Monday, 23 March 2009

Gujaratis, Bruce Wayne and Friend Chicken

Life's been strange recently. Instead of blogging every excruciating minute piece of banality from my so-called life, I've been writing my new novel. While the industry has been in complete meltdown/downturn, some writer friends and I thought it best to start stockpiling material for when the dust settles the book-market upscales and hey, they need more brown-boy-material to fill the shelves. I've been working on this book in relative secret, only giving out sketchy details about small parts of it. Because I'm still in first draft hell, I haven't come up with the definitive killer sentence to describe it, the one-sell, the 'boy meets girl, girl kills boy, boy haunts girl' type sentence that makes people get it instantly. All I have is this abstract concept about what it feels like, and if anyone asks what it's about it becomes errr ummm errr well it's kinda like about this sort of thingy.

Some amusing and disgusting things recently:

1) Outside my house, an old Indian man is wandering up and down the street slowly, darting back to our house. We're watching him. He's definitely in the weirdo category. We leave the house for dinner. He stops and walks up to me just at the end of the drive.

'Excuse me...'
'Yes?'
His eyes are red and tear-strewn, he walks with a lean over to his left side like it's boneless.
'Are you a Gujarati?'
'Yes I am.'
'I'm looking for Ashok Shah's house. He lives in Wood Green somewhere but I'm forgotten where. Do you know where he lives? He is Gujarati too.'
'No sorry.'
'I can't believe I've forgotten. Sorry.'

He limps off.

2) Teenagers are funny. They're so easily offended by some things and so quick to assert their awkward authority on others. I was standing on a crowding train next to two teenage girls who were sneering about their surroundings. They were particularly upset about the train being too busy to offer them seats. One of them became quickly outraged by a non-descript blonde boy on the other side of the carriage wearing one of those 'fashionable' faded vintage Batman insignia t-shirts. He looked bland, unable to carry off a conversation.

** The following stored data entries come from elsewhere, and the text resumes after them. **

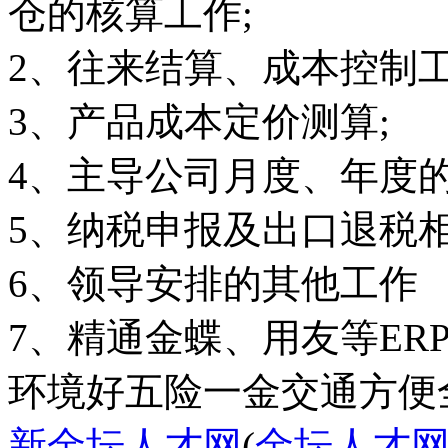
仓的核算工作;
2、往来结算、成本控制工
3、产品成本定价测算;
4、主导公司月度、年度的
5、纳税申报及出口退税相
6、领导安排的其他工作
7、精通金蝶、用友等ER
环境好
五险一金
交通方便
新金坛人才网
(
金坛人才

'Oh my god,' said the girl audibly to her friend. 'Look at his t-shirt. The Batman one. He's, like, a complete idiot. I mean I bet he doesn't even know who Bruce Wayne is. He's like his alter-ego you dumbarse.'

Weirded comment about a t-shirt ever.

3) Here's some proper ASBO behaviour. It's the last dregs of Sunday morning (11.45am), we're on a train hurtling into London. A man stands over the passengers with his girlfriend, both devouring fried chicken from boxes, daubed with ketchup, oozing grease. He has chicken fat smeared across his face. He keeps steadying himself with his greasy chicken hand, placing it on every handle pole and surface he can find. You're disgusting mate, and you only warrant a mention because that's the filthiest thing I have ever seen and you're the reason our tube is a putrid mess of dirt and annoyance and I hate you.

That's all for now. I'd tell you about the worst gig I had to cancel 20 minutes after its scheduled start and why the venue were pricks for making me turn up even though I knew no one would be buying tickets, but that's one for the memoirs, which I will begin stockpiling now for that inevitable book-upward swing.